Data entries:
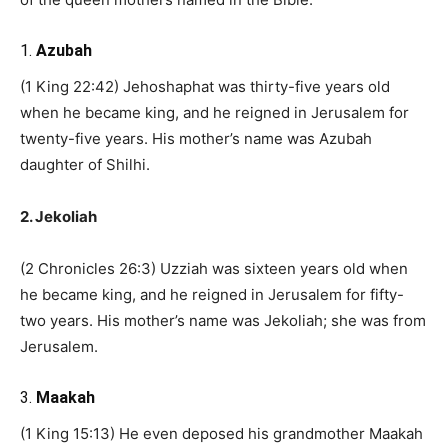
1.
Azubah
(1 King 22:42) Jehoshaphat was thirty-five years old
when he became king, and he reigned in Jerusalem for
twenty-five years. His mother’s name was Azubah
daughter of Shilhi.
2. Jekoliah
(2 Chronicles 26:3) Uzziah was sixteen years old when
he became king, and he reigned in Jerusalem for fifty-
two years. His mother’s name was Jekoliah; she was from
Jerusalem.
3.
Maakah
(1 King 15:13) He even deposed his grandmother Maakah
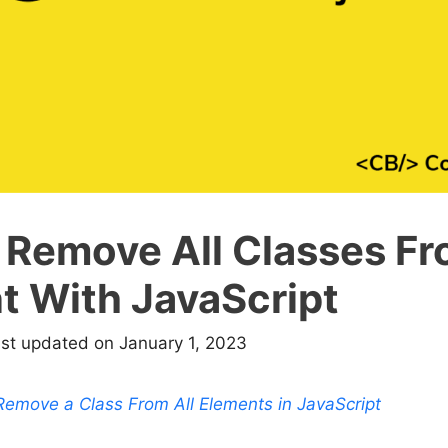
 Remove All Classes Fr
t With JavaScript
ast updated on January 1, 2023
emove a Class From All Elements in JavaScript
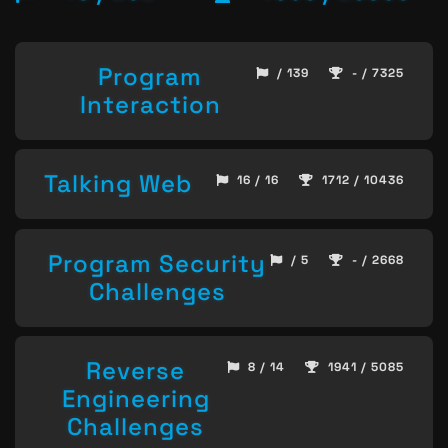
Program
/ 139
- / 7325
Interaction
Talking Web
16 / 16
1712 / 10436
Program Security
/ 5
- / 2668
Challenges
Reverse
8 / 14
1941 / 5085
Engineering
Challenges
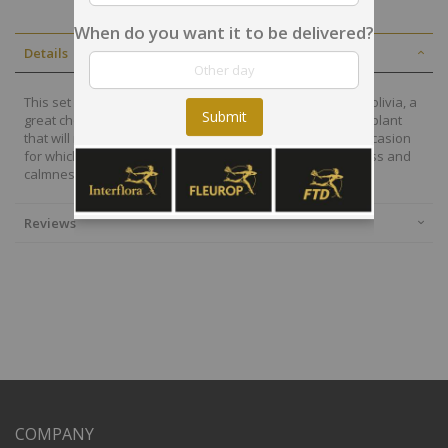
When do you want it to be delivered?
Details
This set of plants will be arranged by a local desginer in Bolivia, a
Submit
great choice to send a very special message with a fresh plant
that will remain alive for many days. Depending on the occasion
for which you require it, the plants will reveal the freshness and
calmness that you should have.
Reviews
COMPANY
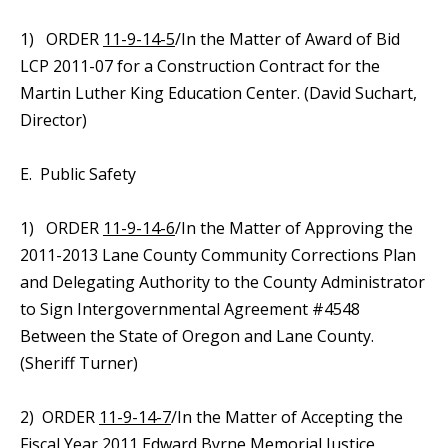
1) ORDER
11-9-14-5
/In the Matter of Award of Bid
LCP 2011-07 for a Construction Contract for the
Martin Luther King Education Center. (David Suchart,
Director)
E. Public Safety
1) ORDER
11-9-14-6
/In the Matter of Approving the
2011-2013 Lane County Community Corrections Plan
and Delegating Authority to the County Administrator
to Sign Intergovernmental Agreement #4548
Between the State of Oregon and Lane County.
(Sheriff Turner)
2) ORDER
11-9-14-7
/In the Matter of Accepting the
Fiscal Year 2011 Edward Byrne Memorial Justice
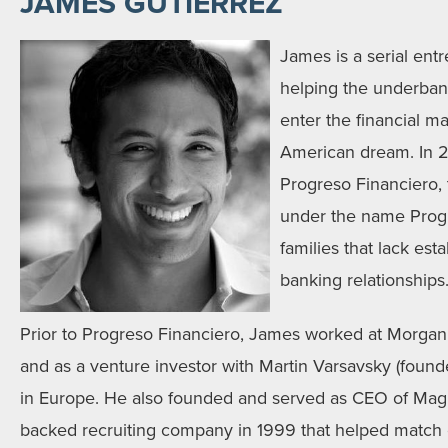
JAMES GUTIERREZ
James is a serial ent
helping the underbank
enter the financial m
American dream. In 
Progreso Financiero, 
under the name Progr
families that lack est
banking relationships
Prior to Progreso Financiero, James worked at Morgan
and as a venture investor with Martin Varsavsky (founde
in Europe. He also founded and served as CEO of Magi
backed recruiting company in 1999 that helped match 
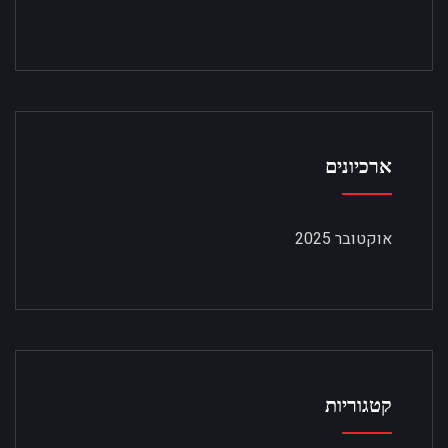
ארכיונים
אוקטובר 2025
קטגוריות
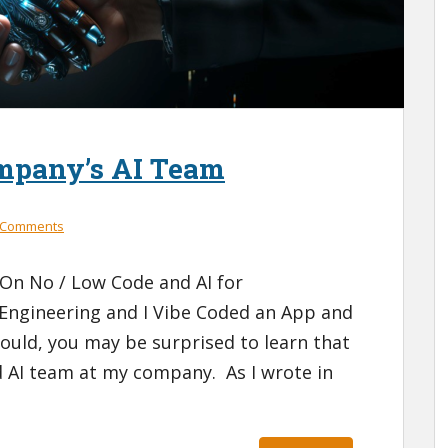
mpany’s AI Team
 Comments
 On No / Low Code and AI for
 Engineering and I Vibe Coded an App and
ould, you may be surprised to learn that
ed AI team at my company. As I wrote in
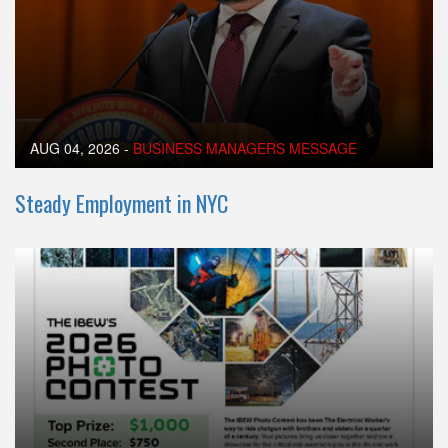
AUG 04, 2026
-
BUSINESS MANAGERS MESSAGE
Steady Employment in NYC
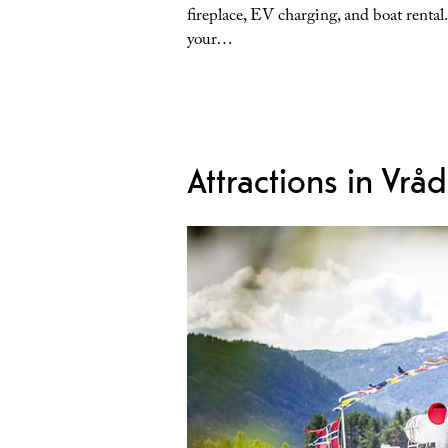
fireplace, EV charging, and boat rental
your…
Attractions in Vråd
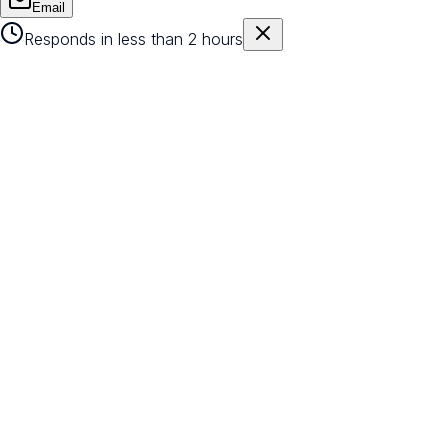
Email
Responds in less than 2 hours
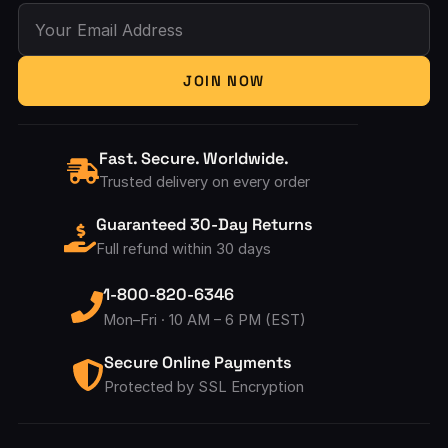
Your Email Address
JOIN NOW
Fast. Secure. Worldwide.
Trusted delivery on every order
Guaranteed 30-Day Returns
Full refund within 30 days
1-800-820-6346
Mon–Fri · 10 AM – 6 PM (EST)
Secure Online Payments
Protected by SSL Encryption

# TASK ITEM:
The entries above, every one of them, should be retyped exactly, with no pictures carried over.

# THE COMPLETED TASK:
1.
Azubah
(1 King 22:42) Jehoshaphat was thirty-five years old
when he became king, and he reigned in Jerusalem for
twenty-five years. His mother’s name was Azubah
daughter of Shilhi.
2. Jekoliah
(2 Chronicles 26:3) Uzziah was sixteen years old when
he became king, and he reigned in Jerusalem for fifty-
two years. His mother’s name was Jekoliah; she was from
Jerusalem.
3.
Maakah
(1 King 15:13) He even deposed his grandmother Maakah
 Remove All Classes Fr
t With JavaScript
ast updated on January 1, 2023
emove a Class From All Elements in JavaScript
Program
/ 139
- / 7325
Interaction
Talking Web
16 / 16
1712 / 10436
Program Security
/ 5
- / 2668
Challenges
Reverse
8 / 14
1941 / 5085
Engineering
Challenges
When do you want it to be delivered?
Details
This set of plants will be arranged by a local desginer in Bolivia, a
Submit
great choice to send a very special message with a fresh plant
that will remain alive for many days. Depending on the occasion
for which you require it, the plants will reveal the freshness and
calmness that you should have.
Reviews
COMPANY
1) ORDER
11-9-14-5
/In the Matter of Award of Bid
LCP 2011-07 for a Construction Contract for the
Martin Luther King Education Center. (David Suchart,
Director)
E. Public Safety
1) ORDER
11-9-14-6
/In the Matter of Approving the
2011-2013 Lane County Community Corrections Plan
and Delegating Authority to the County Administrator
to Sign Intergovernmental Agreement #4548
Between the State of Oregon and Lane County.
(Sheriff Turner)
2) ORDER
11-9-14-7
/In the Matter of Accepting the
Fiscal Year 2011 Edward Byrne Memorial Justice
JAMES GUTIERREZ
James is a serial ent
helping the underbank
enter the financial m
American dream. In 
Progreso Financiero, 
under the name Progr
families that lack est
banking relationships
Prior to Progreso Financiero, James worked at Morgan
and as a venture investor with Martin Varsavsky (founde
in Europe. He also founded and served as CEO of Magi
backed recruiting company in 1999 that helped match 
ארכיונים
אוקטובר 2025
קטגוריות
mpany’s AI Team
 Comments
 On No / Low Code and AI for
 Engineering and I Vibe Coded an App and
ould, you may be surprised to learn that
ed AI team at my company. As I wrote in
AUG 04, 2026
-
BUSINESS MANAGERS MESSAGE
Steady Employment in NYC
fireplace, EV charging, and boat rental
your…
Attractions in Vråd
Email
Responds in less than 2 hours
Your Email Address
JOIN NOW
Fast. Secure. Worldwide.
Trusted delivery on every order
Guaranteed 30-Day Returns
Full refund within 30 days
1-800-820-6346
Mon–Fri · 10 AM – 6 PM (EST)
Secure Online Payments
Protected by SSL Encryption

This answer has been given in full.